J'adressai un sourire moquer à mon hôte.

⸺ Tu as parlé avec Thomas et Finnigan pendant quatre heures. Quatre heures, Harry ! Je pensais vraiment que vous éliriez domicile sur vos fauteuils pendant le restant de votre existence !

⸺ Ne dis pas de bêtises, Drago, balbutia maladroitement l'Élu qui avait les joues rouges à cause de ses trois verres de Whisky Pur Feu qu'il avait vidé avec une hargne que je ne lui connaissais pas.

Il déposa sa veste sur le portemanteau puis se laissa tomber dans son canapé : il avait le regard vague et les yeux brillants d'épuisement.

⸺ Pourquoi as-tu autant bu, Potter ? le réprimandai-je vivement. Tu m'avais dit que tu ne tenais pas bien l'alcool... le réprimandais-je, furieux de le voir dans cet état après un dîner chez ses amis. C'était vraiment pathétique !

Il eut un petit rire.

⸺ Je ne suis pas bourré, Malefoy. J'ai juste bu trois verres. Je suis fatigué, c'est tout.

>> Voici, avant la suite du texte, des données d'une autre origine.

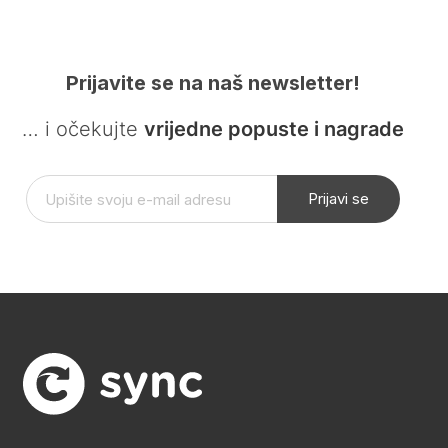
Prijavite se na naš newsletter!
… i očekujte
vrijedne popuste i nagrade
Prijavi se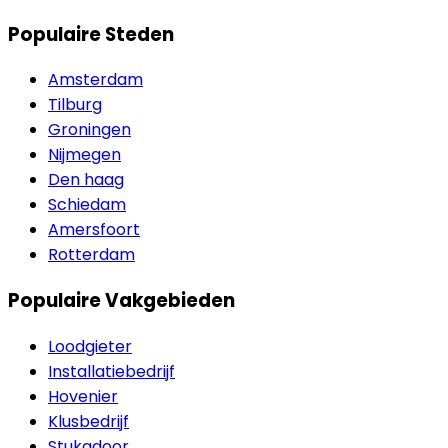
Populaire Steden
Amsterdam
Tilburg
Groningen
Nijmegen
Den haag
Schiedam
Amersfoort
Rotterdam
Populaire Vakgebieden
Loodgieter
Installatiebedrijf
Hovenier
Klusbedrijf
Stukadoor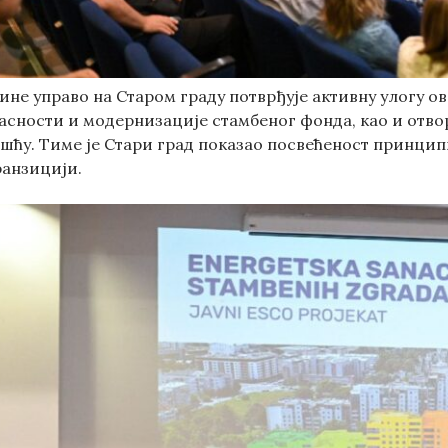
не управо на Старом граду потврђује активну улогу о
асности и модернизације стамбеног фонда, као и отво
ошћу. Тиме је Стари град показао посвећеност принци
ранзицији.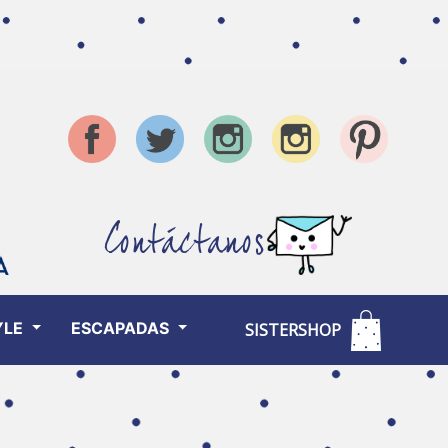
Contáctanos
YLE
ESCAPADAS
SISTERSHOP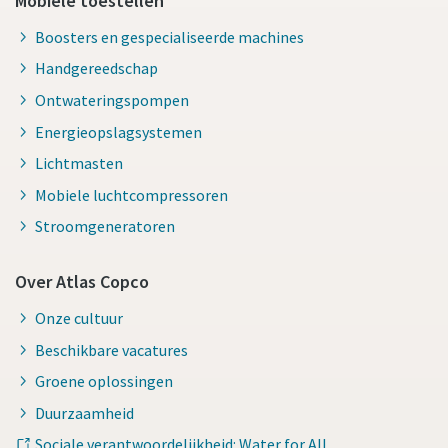
Mobiele toestellen
Boosters en gespecialiseerde machines
Handgereedschap
Ontwateringspompen
Energieopslagsystemen
Lichtmasten
Mobiele luchtcompressoren
Stroomgeneratoren
Over Atlas Copco
Onze cultuur
Beschikbare vacatures
Groene oplossingen
Duurzaamheid
Sociale verantwoordelijkheid: Water for All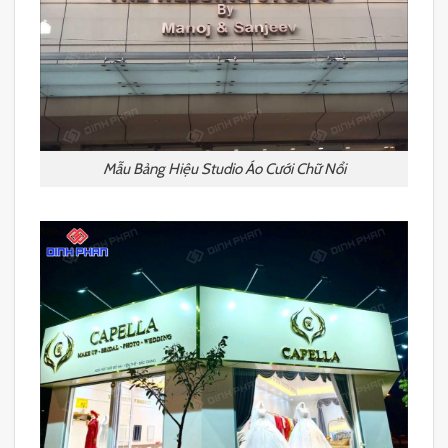
Mẫu Bảng Hiệu Studio Áo Cưới Chữ Nổi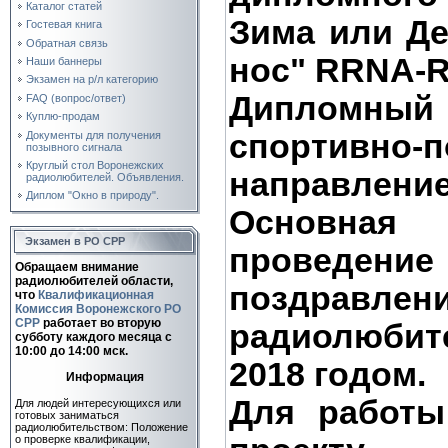
Каталог статей
Зима или Д
Гостевая книга
Обратная связь
нос" RRNA-
Наши баннеры
Экзамен на р/л категорию
Дипломный
FAQ (вопрос/ответ)
Куплю-продам
спортивно-п
Документы для получения
позывного сигнала
Круглый стол Воронежских
направление
радиолюбителей. Объявления.
Диплом "Окно в природу".
Основная
Экзамен в РО СРР
проведени
Обращаем внимание
радиолюбителей области,
поздравлен
что
Квалификационная
Комиссия Воронежского РО
СРР
работает во вторую
радиолюби
субботу каждого месяца c
10:00 до 14:00 мск.
2018 годом.
Информация
Для работы
Для людей интересующихся или
готовых заниматься
радиолюбительством: Положение
о проверке квалификации,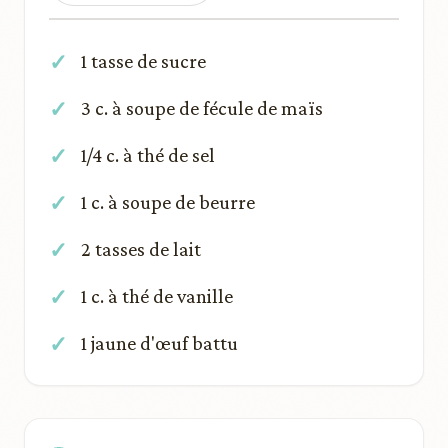
1 tasse de sucre
3 c. à soupe de fécule de maïs
1/4 c. à thé de sel
1 c. à soupe de beurre
2 tasses de lait
1 c. à thé de vanille
1 jaune d'œuf battu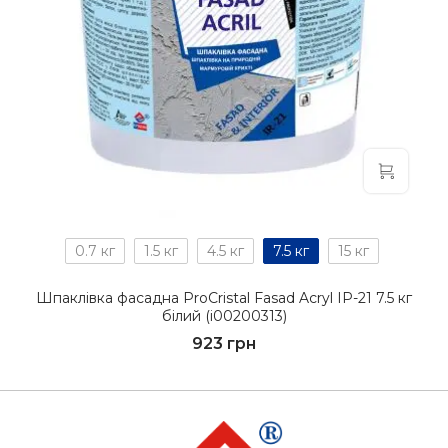
0.7 кг
1.5 кг
4.5 кг
7.5 кг
15 кг
Шпаклівка фасадна ProCristal Fasad Acryl IР-21 7.5 кг
білий (i00200313)
923 грн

Je croisai les bras sur ma poitrine, loin d'être convaincu.

⸺ Mais bien sûr.

Il protesta avec humour, et je me surpris à rire avec lui. Il était presque arrivé à me convaincre qu'il était parfaitement sobre lorsqu'il s'endormit. Ce n'était, disons, pas vraiment convaincant dans la suite logique de son déni quant à son ivresse.

⸺ Tu es incorrigible, Harry, murmurai-je en lui lançant une couverture pour qu'il n'attrape pas froid. Vraiment incorrigible.

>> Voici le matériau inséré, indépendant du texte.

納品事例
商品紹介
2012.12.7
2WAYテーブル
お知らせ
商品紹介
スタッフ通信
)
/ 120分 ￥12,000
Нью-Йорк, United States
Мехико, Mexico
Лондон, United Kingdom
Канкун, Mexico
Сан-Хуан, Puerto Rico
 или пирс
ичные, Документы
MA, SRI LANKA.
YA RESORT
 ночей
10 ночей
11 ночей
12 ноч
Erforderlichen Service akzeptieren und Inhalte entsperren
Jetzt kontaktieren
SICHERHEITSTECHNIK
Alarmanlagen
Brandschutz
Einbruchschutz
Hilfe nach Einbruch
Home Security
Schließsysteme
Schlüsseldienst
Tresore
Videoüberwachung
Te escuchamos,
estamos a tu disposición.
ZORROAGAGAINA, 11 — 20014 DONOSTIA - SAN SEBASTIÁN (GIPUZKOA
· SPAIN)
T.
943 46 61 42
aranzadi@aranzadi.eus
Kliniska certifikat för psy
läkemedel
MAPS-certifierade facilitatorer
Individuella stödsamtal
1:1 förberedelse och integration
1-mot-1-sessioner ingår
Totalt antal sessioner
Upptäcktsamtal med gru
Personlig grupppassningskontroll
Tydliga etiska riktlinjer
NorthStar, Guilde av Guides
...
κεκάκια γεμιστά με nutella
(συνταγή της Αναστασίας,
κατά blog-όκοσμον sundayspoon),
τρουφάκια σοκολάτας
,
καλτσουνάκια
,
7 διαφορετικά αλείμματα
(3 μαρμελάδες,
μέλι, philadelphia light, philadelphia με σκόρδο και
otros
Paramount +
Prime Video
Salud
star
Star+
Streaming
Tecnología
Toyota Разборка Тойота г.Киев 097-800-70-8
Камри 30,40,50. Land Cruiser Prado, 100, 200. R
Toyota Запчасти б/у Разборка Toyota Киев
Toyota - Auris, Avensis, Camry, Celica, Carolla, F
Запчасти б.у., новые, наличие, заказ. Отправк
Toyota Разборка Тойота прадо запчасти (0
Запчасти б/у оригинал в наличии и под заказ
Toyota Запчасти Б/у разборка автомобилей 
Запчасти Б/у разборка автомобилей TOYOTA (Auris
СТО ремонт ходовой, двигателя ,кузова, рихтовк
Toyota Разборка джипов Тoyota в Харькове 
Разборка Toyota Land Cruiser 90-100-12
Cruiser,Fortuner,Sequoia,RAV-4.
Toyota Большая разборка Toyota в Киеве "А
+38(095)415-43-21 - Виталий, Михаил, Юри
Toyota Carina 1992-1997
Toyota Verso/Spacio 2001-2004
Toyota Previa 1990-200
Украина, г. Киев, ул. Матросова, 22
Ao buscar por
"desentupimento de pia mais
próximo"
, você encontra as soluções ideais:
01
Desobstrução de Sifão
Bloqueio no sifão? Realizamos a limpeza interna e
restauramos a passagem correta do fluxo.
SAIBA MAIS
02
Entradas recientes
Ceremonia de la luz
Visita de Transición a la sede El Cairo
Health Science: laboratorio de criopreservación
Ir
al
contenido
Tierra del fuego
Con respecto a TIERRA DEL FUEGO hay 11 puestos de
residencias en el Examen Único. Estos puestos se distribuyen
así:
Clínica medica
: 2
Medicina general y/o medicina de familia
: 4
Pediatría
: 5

Je secouai la tête, désabusé. J'avais l'impression de devoir m'occuper de lui ce soir, comme un père qui veille sur son fils. Enfin, heureusement que Potter n'était pas mon fils. Mais il dormait sur son canapé, encore habillé, souriant dans son sommeil comme un bienheureux, aussi avait-il un air enfantin ma foi attendrissant. La rougeur de ses joues s'était intensifiée à cause de la fraîcheur de la pièce, aussi décidai-je d'allumer un feu dans la cheminée en prenant sa baguette - la mienne se trouvait toujours au Ministère pour inspection, elle me serait rendue dans les jours à venir. Je pris la baguette en houx et la dirigeais vers l'âtre : rien qu'à la toucher, je savais bien qu'elle n'était pas à moi, que son pouvoir m'échappait. Mais il y avait quelque chose de rassurant qui m'y liait, je le sentais dans le bout de mes doigts, aussi allumai-je un feu en murmurant « Incendio » de manière consciencieuse. Ce n'étaient pas de grandes flammes, mais c'était toujours mieux que rien. L'Élu grogna dans son sommeil. Je lui lançai un regard sceptique.

⸺ Allons, Potter, dors bien. Pour ma part, je vais me coucher.

Il remua sans m'entendre, puis j'éteignis la lumière avant de monter à l'étage.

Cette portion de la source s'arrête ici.